- What to do: Your answer is the line containing "Show me where" plus every line after it through the end of the records, printed exactly and free of pictures.
• • •
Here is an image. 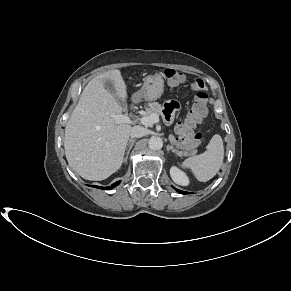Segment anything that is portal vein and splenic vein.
Returning a JSON list of instances; mask_svg holds the SVG:
<instances>
[{"label": "portal vein and splenic vein", "instance_id": "portal-vein-and-splenic-vein-1", "mask_svg": "<svg viewBox=\"0 0 291 291\" xmlns=\"http://www.w3.org/2000/svg\"><path fill=\"white\" fill-rule=\"evenodd\" d=\"M112 117L114 118L116 123H128L131 124L132 120L130 119L129 116L127 115H112ZM140 122L144 125V126H151L154 123H158L159 122V115L156 113H153L149 116H143L142 118H140Z\"/></svg>", "mask_w": 291, "mask_h": 291}]
</instances>
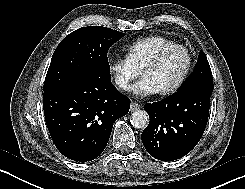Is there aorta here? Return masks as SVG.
<instances>
[{
    "label": "aorta",
    "mask_w": 245,
    "mask_h": 189,
    "mask_svg": "<svg viewBox=\"0 0 245 189\" xmlns=\"http://www.w3.org/2000/svg\"><path fill=\"white\" fill-rule=\"evenodd\" d=\"M132 125L137 129H144L149 122V116L144 110H136L131 114Z\"/></svg>",
    "instance_id": "obj_1"
}]
</instances>
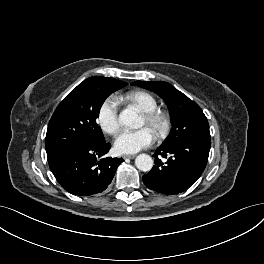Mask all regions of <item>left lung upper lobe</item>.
Segmentation results:
<instances>
[{"label": "left lung upper lobe", "instance_id": "left-lung-upper-lobe-1", "mask_svg": "<svg viewBox=\"0 0 264 264\" xmlns=\"http://www.w3.org/2000/svg\"><path fill=\"white\" fill-rule=\"evenodd\" d=\"M132 85L155 92L167 104L172 128L162 145L187 139L210 138L209 124L201 108L174 86L163 81H135Z\"/></svg>", "mask_w": 264, "mask_h": 264}]
</instances>
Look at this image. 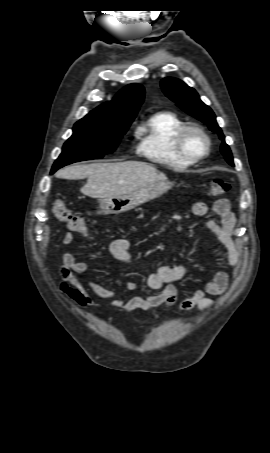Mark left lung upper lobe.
I'll use <instances>...</instances> for the list:
<instances>
[{
  "mask_svg": "<svg viewBox=\"0 0 270 453\" xmlns=\"http://www.w3.org/2000/svg\"><path fill=\"white\" fill-rule=\"evenodd\" d=\"M161 87L165 95L189 115L201 120L208 125L213 132H217L220 139L224 140V135L216 122V117L210 107L205 105L197 92L189 87L184 82L176 78H165L161 81ZM221 152L225 156L227 162L234 166L231 150L229 146L223 142Z\"/></svg>",
  "mask_w": 270,
  "mask_h": 453,
  "instance_id": "1",
  "label": "left lung upper lobe"
}]
</instances>
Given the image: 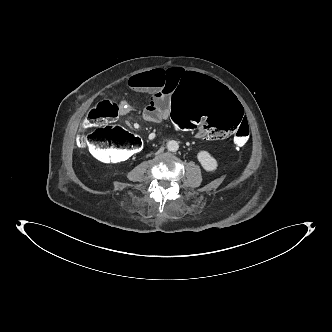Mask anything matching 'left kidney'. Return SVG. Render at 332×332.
Returning a JSON list of instances; mask_svg holds the SVG:
<instances>
[{
	"label": "left kidney",
	"mask_w": 332,
	"mask_h": 332,
	"mask_svg": "<svg viewBox=\"0 0 332 332\" xmlns=\"http://www.w3.org/2000/svg\"><path fill=\"white\" fill-rule=\"evenodd\" d=\"M197 159L200 162L201 166L207 172H213L217 169L218 163L217 160L208 152L200 151L197 154Z\"/></svg>",
	"instance_id": "obj_1"
}]
</instances>
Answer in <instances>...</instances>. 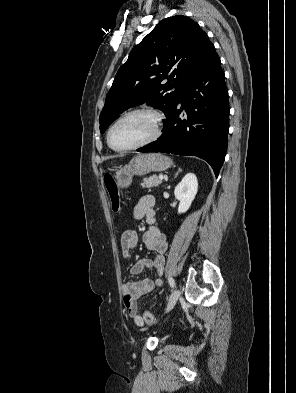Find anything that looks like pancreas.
<instances>
[{"instance_id": "obj_1", "label": "pancreas", "mask_w": 296, "mask_h": 393, "mask_svg": "<svg viewBox=\"0 0 296 393\" xmlns=\"http://www.w3.org/2000/svg\"><path fill=\"white\" fill-rule=\"evenodd\" d=\"M161 183H162V180H160L156 175H153L149 178H144L141 183V186L143 188H153V187H157Z\"/></svg>"}]
</instances>
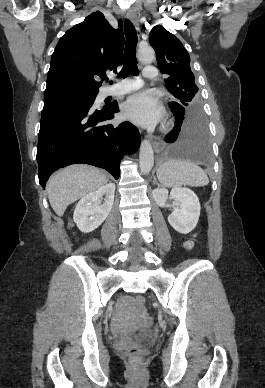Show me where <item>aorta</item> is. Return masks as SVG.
Masks as SVG:
<instances>
[{"label": "aorta", "instance_id": "1", "mask_svg": "<svg viewBox=\"0 0 265 388\" xmlns=\"http://www.w3.org/2000/svg\"><path fill=\"white\" fill-rule=\"evenodd\" d=\"M139 59L144 63H150L155 58V53L152 48H144L139 51ZM154 165V153L152 146L148 140H143L140 146L139 166L143 174H148Z\"/></svg>", "mask_w": 265, "mask_h": 388}]
</instances>
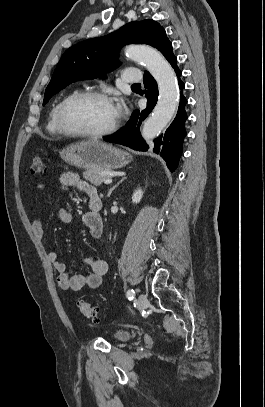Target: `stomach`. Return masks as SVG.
<instances>
[{
    "label": "stomach",
    "mask_w": 265,
    "mask_h": 407,
    "mask_svg": "<svg viewBox=\"0 0 265 407\" xmlns=\"http://www.w3.org/2000/svg\"><path fill=\"white\" fill-rule=\"evenodd\" d=\"M60 156L75 167L102 171L122 168L132 160L128 152L95 140L72 144L64 148Z\"/></svg>",
    "instance_id": "stomach-1"
}]
</instances>
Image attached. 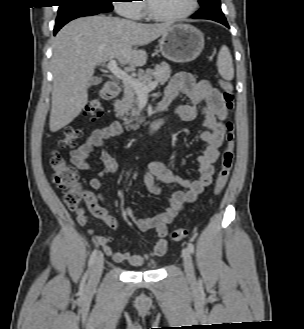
• • •
- Reply:
Show me where <item>aorta</item> is. Return masks as SVG.
Masks as SVG:
<instances>
[{"label": "aorta", "instance_id": "1", "mask_svg": "<svg viewBox=\"0 0 265 388\" xmlns=\"http://www.w3.org/2000/svg\"><path fill=\"white\" fill-rule=\"evenodd\" d=\"M139 59L144 63H150L155 58V53L152 48H144L139 51ZM154 165V153L152 146L148 140H143L140 146L139 166L143 174H148Z\"/></svg>", "mask_w": 265, "mask_h": 388}]
</instances>
Target: `stomach`. Return masks as SVG.
<instances>
[{
    "label": "stomach",
    "mask_w": 265,
    "mask_h": 407,
    "mask_svg": "<svg viewBox=\"0 0 265 407\" xmlns=\"http://www.w3.org/2000/svg\"><path fill=\"white\" fill-rule=\"evenodd\" d=\"M60 156L75 167L102 171L122 168L132 160L128 152L95 140L72 144L64 148Z\"/></svg>",
    "instance_id": "stomach-1"
}]
</instances>
Image attached. 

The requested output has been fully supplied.